[Page-level text extractions]
+--

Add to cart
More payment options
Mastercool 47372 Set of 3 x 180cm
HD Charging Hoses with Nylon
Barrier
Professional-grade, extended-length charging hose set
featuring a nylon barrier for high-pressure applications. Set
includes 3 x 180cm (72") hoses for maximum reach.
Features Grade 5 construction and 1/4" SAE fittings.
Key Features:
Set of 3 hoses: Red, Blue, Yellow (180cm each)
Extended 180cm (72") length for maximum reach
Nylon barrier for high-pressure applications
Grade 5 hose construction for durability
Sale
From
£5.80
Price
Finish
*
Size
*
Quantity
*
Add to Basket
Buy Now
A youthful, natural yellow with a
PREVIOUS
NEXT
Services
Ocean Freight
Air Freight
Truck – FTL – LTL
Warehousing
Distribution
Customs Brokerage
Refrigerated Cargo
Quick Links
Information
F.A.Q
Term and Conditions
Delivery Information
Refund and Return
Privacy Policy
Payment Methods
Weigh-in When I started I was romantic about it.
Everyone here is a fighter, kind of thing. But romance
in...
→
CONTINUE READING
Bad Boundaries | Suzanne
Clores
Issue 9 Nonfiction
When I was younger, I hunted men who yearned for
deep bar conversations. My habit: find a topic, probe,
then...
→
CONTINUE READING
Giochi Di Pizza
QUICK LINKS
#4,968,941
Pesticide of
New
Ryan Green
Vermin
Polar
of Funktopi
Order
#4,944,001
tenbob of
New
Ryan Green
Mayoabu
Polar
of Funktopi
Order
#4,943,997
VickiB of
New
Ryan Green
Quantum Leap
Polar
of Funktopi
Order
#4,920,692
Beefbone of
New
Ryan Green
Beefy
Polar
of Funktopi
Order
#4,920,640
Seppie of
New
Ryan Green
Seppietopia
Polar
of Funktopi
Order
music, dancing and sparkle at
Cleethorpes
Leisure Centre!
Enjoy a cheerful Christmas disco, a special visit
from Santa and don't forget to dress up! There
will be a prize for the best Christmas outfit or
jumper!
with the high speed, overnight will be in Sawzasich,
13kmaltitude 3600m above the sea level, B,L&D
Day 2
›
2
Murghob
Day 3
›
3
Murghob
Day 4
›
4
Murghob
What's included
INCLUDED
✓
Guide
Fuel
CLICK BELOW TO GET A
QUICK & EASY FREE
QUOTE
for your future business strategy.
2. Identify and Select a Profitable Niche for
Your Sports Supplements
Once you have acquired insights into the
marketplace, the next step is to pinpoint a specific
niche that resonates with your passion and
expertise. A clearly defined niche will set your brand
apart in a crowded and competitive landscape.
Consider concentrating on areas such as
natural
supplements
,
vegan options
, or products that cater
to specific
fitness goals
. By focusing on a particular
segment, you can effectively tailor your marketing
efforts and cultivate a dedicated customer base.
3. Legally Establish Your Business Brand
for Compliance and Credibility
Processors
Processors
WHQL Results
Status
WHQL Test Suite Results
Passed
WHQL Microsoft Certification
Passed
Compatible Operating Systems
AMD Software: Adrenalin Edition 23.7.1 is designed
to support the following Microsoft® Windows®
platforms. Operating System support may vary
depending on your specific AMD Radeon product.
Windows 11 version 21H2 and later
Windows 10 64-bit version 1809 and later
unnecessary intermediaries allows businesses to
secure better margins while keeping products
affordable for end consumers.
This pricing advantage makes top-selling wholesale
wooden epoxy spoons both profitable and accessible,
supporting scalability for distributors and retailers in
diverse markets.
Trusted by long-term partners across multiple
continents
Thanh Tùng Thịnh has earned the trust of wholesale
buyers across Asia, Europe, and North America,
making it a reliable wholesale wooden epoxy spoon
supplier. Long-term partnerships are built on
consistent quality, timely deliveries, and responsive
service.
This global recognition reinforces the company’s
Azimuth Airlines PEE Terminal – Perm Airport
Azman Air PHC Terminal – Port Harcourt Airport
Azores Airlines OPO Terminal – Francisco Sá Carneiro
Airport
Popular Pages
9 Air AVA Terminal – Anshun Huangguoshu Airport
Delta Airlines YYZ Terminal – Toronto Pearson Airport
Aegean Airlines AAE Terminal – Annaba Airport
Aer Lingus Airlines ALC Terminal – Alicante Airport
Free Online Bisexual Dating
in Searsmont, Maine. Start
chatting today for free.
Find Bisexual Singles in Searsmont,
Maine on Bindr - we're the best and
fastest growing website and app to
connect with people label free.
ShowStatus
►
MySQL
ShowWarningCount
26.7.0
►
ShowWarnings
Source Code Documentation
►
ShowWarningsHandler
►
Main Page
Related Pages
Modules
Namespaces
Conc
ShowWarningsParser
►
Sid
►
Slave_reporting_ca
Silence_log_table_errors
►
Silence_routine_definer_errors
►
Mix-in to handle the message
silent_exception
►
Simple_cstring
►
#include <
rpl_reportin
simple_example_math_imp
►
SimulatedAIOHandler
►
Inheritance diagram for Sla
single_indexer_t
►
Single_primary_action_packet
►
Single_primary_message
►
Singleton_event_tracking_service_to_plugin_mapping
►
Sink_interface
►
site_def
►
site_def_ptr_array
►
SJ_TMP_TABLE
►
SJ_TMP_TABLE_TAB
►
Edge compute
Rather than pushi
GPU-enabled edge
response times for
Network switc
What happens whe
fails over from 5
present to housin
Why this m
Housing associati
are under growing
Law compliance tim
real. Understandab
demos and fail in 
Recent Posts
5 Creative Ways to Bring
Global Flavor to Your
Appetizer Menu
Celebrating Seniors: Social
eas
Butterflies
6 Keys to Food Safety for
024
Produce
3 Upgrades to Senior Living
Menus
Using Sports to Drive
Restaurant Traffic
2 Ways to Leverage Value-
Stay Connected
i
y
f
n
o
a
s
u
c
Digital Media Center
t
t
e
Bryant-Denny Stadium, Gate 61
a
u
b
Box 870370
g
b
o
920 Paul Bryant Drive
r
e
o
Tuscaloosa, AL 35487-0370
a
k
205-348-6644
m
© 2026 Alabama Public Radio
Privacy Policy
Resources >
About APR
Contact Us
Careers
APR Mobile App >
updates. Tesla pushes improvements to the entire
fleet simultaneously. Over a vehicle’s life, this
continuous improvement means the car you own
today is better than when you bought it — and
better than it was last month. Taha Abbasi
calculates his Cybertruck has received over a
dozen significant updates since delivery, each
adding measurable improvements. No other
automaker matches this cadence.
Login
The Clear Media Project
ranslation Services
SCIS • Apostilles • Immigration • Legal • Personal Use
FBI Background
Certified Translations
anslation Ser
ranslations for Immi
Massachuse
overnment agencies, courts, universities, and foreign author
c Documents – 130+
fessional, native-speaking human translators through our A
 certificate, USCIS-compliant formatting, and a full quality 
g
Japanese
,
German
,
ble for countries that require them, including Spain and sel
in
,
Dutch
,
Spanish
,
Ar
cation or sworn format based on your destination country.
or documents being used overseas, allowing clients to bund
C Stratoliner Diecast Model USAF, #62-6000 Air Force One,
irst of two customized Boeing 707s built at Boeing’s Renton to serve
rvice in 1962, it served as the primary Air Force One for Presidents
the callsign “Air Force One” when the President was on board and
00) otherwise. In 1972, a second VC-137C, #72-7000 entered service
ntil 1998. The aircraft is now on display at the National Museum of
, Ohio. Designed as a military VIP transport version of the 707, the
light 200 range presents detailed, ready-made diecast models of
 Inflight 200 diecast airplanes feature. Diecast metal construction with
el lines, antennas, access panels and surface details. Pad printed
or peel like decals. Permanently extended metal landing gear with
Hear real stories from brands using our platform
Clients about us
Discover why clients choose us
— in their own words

+--

Your assignment: Transcribe the lines above precisely, keeping each one unchanged.

Reply:
Add to cart
More payment options
Mastercool 47372 Set of 3 x 180cm
HD Charging Hoses with Nylon
Barrier
Professional-grade, extended-length charging hose set
featuring a nylon barrier for high-pressure applications. Set
includes 3 x 180cm (72") hoses for maximum reach.
Features Grade 5 construction and 1/4" SAE fittings.
Key Features:
Set of 3 hoses: Red, Blue, Yellow (180cm each)
Extended 180cm (72") length for maximum reach
Nylon barrier for high-pressure applications
Grade 5 hose construction for durability
Sale
From
£5.80
Price
Finish
*
Size
*
Quantity
*
Add to Basket
Buy Now
A youthful, natural yellow with a
PREVIOUS
NEXT
Services
Ocean Freight
Air Freight
Truck – FTL – LTL
Warehousing
Distribution
Customs Brokerage
Refrigerated Cargo
Quick Links
Information
F.A.Q
Term and Conditions
Delivery Information
Refund and Return
Privacy Policy
Payment Methods
Weigh-in When I started I was romantic about it.
Everyone here is a fighter, kind of thing. But romance
in...
→
CONTINUE READING
Bad Boundaries | Suzanne
Clores
Issue 9 Nonfiction
When I was younger, I hunted men who yearned for
deep bar conversations. My habit: find a topic, probe,
then...
→
CONTINUE READING
Giochi Di Pizza
QUICK LINKS
#4,968,941
Pesticide of
New
Ryan Green
Vermin
Polar
of Funktopi
Order
#4,944,001
tenbob of
New
Ryan Green
Mayoabu
Polar
of Funktopi
Order
#4,943,997
VickiB of
New
Ryan Green
Quantum Leap
Polar
of Funktopi
Order
#4,920,692
Beefbone of
New
Ryan Green
Beefy
Polar
of Funktopi
Order
#4,920,640
Seppie of
New
Ryan Green
Seppietopia
Polar
of Funktopi
Order
music, dancing and sparkle at
Cleethorpes
Leisure Centre!
Enjoy a cheerful Christmas disco, a special visit
from Santa and don't forget to dress up! There
will be a prize for the best Christmas outfit or
jumper!
with the high speed, overnight will be in Sawzasich,
13kmaltitude 3600m above the sea level, B,L&D
Day 2
›
2
Murghob
Day 3
›
3
Murghob
Day 4
›
4
Murghob
What's included
INCLUDED
✓
Guide
Fuel
CLICK BELOW TO GET A
QUICK & EASY FREE
QUOTE
for your future business strategy.
2. Identify and Select a Profitable Niche for
Your Sports Supplements
Once you have acquired insights into the
marketplace, the next step is to pinpoint a specific
niche that resonates with your passion and
expertise. A clearly defined niche will set your brand
apart in a crowded and competitive landscape.
Consider concentrating on areas such as
natural
supplements
,
vegan options
, or products that cater
to specific
fitness goals
. By focusing on a particular
segment, you can effectively tailor your marketing
efforts and cultivate a dedicated customer base.
3. Legally Establish Your Business Brand
for Compliance and Credibility
Processors
Processors
WHQL Results
Status
WHQL Test Suite Results
Passed
WHQL Microsoft Certification
Passed
Compatible Operating Systems
AMD Software: Adrenalin Edition 23.7.1 is designed
to support the following Microsoft® Windows®
platforms. Operating System support may vary
depending on your specific AMD Radeon product.
Windows 11 version 21H2 and later
Windows 10 64-bit version 1809 and later
unnecessary intermediaries allows businesses to
secure better margins while keeping products
affordable for end consumers.
This pricing advantage makes top-selling wholesale
wooden epoxy spoons both profitable and accessible,
supporting scalability for distributors and retailers in
diverse markets.
Trusted by long-term partners across multiple
continents
Thanh Tùng Thịnh has earned the trust of wholesale
buyers across Asia, Europe, and North America,
making it a reliable wholesale wooden epoxy spoon
supplier. Long-term partnerships are built on
consistent quality, timely deliveries, and responsive
service.
This global recognition reinforces the company’s
Azimuth Airlines PEE Terminal – Perm Airport
Azman Air PHC Terminal – Port Harcourt Airport
Azores Airlines OPO Terminal – Francisco Sá Carneiro
Airport
Popular Pages
9 Air AVA Terminal – Anshun Huangguoshu Airport
Delta Airlines YYZ Terminal – Toronto Pearson Airport
Aegean Airlines AAE Terminal – Annaba Airport
Aer Lingus Airlines ALC Terminal – Alicante Airport
Free Online Bisexual Dating
in Searsmont, Maine. Start
chatting today for free.
Find Bisexual Singles in Searsmont,
Maine on Bindr - we're the best and
fastest growing website and app to
connect with people label free.
ShowStatus
►
MySQL
ShowWarningCount
26.7.0
►
ShowWarnings
Source Code Documentation
►
ShowWarningsHandler
►
Main Page
Related Pages
Modules
Namespaces
Conc
ShowWarningsParser
►
Sid
►
Slave_reporting_ca
Silence_log_table_errors
►
Silence_routine_definer_errors
►
Mix-in to handle the message
silent_exception
►
Simple_cstring
►
#include <
rpl_reportin
simple_example_math_imp
►
SimulatedAIOHandler
►
Inheritance diagram for Sla
single_indexer_t
►
Single_primary_action_packet
►
Single_primary_message
►
Singleton_event_tracking_service_to_plugin_mapping
►
Sink_interface
►
site_def
►
site_def_ptr_array
►
SJ_TMP_TABLE
►
SJ_TMP_TABLE_TAB
►
Edge compute
Rather than pushi
GPU-enabled edge
response times for
Network switc
What happens whe
fails over from 5
present to housin
Why this m
Housing associati
are under growing
Law compliance tim
real. Understandab
demos and fail in 
Recent Posts
5 Creative Ways to Bring
Global Flavor to Your
Appetizer Menu
Celebrating Seniors: Social
eas
Butterflies
6 Keys to Food Safety for
024
Produce
3 Upgrades to Senior Living
Menus
Using Sports to Drive
Restaurant Traffic
2 Ways to Leverage Value-
Stay Connected
i
y
f
n
o
a
s
u
c
Digital Media Center
t
t
e
Bryant-Denny Stadium, Gate 61
a
u
b
Box 870370
g
b
o
920 Paul Bryant Drive
r
e
o
Tuscaloosa, AL 35487-0370
a
k
205-348-6644
m
© 2026 Alabama Public Radio
Privacy Policy
Resources >
About APR
Contact Us
Careers
APR Mobile App >
updates. Tesla pushes improvements to the entire
fleet simultaneously. Over a vehicle’s life, this
continuous improvement means the car you own
today is better than when you bought it — and
better than it was last month. Taha Abbasi
calculates his Cybertruck has received over a
dozen significant updates since delivery, each
adding measurable improvements. No other
automaker matches this cadence.
Login
The Clear Media Project
ranslation Services
SCIS • Apostilles • Immigration • Legal • Personal Use
FBI Background
Certified Translations
anslation Ser
ranslations for Immi
Massachuse
overnment agencies, courts, universities, and foreign author
c Documents – 130+
fessional, native-speaking human translators through our A
 certificate, USCIS-compliant formatting, and a full quality 
g
Japanese
,
German
,
ble for countries that require them, including Spain and sel
in
,
Dutch
,
Spanish
,
Ar
cation or sworn format based on your destination country.
or documents being used overseas, allowing clients to bund
C Stratoliner Diecast Model USAF, #62-6000 Air Force One,
irst of two customized Boeing 707s built at Boeing’s Renton to serve
rvice in 1962, it served as the primary Air Force One for Presidents
the callsign “Air Force One” when the President was on board and
00) otherwise. In 1972, a second VC-137C, #72-7000 entered service
ntil 1998. The aircraft is now on display at the National Museum of
, Ohio. Designed as a military VIP transport version of the 707, the
light 200 range presents detailed, ready-made diecast models of
 Inflight 200 diecast airplanes feature. Diecast metal construction with
el lines, antennas, access panels and surface details. Pad printed
or peel like decals. Permanently extended metal landing gear with
Hear real stories from brands using our platform
Clients about us
Discover why clients choose us
— in their own words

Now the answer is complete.